There is a considerable body of literature dealing with the expanding definition and implications of open access information. The open access movement is commonly thought to have begun with the Budapest Open Access Initiative in 2002 when the phrase open access originated and the concepts of self-archiving and open-access journals were introduced (http://www.budapestopenaccessinitiative.org/read). The Bethesda statement (2003) emphasized scientific publishing and included statements from funding agencies, libraries, publishers, and scientists regarding a new open access model of publishing. http://legacy.earlham.edu/~peters/fos/bethesda.htm). The Berlin declaration (2003) broadened the OA conversation even more to the freedom of information and using the Internet to globally disseminate knowledge (http://openaccess.mpg.de/Berlin-Declaration).
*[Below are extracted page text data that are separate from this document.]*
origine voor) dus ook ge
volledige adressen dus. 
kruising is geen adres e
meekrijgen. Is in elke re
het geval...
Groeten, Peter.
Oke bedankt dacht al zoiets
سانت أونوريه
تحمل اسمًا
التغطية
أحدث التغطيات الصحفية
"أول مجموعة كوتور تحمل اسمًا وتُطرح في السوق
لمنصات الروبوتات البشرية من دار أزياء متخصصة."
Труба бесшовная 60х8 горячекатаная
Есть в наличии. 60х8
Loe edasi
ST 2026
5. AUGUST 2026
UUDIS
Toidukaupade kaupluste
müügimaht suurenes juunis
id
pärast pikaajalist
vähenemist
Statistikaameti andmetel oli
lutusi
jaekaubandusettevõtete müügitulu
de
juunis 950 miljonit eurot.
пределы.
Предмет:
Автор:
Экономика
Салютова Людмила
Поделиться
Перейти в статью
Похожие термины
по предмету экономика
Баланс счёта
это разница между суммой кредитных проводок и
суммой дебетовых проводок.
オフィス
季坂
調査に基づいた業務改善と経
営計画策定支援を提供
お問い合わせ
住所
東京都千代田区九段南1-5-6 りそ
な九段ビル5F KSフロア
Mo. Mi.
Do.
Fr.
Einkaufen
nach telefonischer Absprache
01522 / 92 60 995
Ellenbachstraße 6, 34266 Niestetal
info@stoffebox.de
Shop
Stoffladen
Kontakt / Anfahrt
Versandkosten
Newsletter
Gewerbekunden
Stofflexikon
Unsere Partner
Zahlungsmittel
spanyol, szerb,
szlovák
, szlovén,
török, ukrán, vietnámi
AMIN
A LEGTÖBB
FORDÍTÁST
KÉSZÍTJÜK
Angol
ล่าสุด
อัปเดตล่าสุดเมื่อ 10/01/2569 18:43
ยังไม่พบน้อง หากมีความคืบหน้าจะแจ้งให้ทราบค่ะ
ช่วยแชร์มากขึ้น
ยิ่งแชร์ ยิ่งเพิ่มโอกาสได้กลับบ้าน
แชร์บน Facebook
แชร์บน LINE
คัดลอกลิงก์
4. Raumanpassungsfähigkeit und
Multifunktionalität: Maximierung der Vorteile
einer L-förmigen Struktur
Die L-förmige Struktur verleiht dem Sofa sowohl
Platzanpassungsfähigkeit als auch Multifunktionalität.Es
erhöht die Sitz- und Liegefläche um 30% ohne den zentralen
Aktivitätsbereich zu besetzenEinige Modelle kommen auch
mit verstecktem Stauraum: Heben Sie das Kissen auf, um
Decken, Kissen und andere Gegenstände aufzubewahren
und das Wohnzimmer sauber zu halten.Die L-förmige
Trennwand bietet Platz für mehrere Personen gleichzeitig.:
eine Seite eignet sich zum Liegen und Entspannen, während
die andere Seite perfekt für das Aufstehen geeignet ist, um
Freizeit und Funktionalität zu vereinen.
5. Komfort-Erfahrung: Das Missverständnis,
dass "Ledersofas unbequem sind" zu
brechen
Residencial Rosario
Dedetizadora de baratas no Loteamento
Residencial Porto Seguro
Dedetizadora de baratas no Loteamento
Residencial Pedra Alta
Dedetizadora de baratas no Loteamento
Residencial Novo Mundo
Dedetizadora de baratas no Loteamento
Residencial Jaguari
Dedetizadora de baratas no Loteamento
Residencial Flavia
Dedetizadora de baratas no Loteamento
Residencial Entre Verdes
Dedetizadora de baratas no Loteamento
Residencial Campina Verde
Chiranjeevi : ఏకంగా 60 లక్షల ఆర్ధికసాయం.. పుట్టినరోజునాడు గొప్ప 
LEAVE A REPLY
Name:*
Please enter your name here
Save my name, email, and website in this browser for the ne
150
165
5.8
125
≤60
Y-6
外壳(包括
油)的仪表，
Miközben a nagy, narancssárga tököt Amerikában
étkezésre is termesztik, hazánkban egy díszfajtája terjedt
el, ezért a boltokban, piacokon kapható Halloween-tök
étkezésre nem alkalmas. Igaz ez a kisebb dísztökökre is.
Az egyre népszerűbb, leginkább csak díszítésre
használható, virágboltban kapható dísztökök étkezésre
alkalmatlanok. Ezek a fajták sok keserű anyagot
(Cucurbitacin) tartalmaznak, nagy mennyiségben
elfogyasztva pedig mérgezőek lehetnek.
This more inclusive definition was also used by Peter Suber who stated that "open access literature (OA) is digital, online, free of charge, and free of most copyright licensing restrictions"(2013, p.1).
Open access literature can be divided into three types: gold, green, and hybrid. Gold open access can be accessed free of charge by the user and may include some type of pay model for the author. The color green is used to designate closed access journals that allow some form of the article (i.e. pre-print or post-print) to be self-archived by the author. Hybrid journals give authors the option of paying to have the full versions of their articles from a closed access journal made freely available to users (Joshi, Vatnal, & Manjunath, 2012). According to the SHERPA/RoMEO database which lists publishers' self-archiving policies, "76% of the 1818 publishers on their list allow some form of self- archiving" (2015), making it much easier for faculty authors to archive their articles in institutional repositories or subject repositories (SRs).
Opinions and Practice of Open Access
There have been a number of studies conducted about LIS authors' attitudes regarding OA publishing and these three types of access models. Peterson (2006) polled 100 published LIS authors about their opinions and concerns about publishing in an OA journal. She discovered that permanence, credibility, and acceptability for promotion and tenure were found to be major factors in choosing a journal for publication, and these factors seemed to strengthen authors' preference for print LIS literature and away from publishing in gold OA journals. "Forty-one percent of those surveyed thought that OA free access on the Internet was not important (Peterson, 2006, p.6).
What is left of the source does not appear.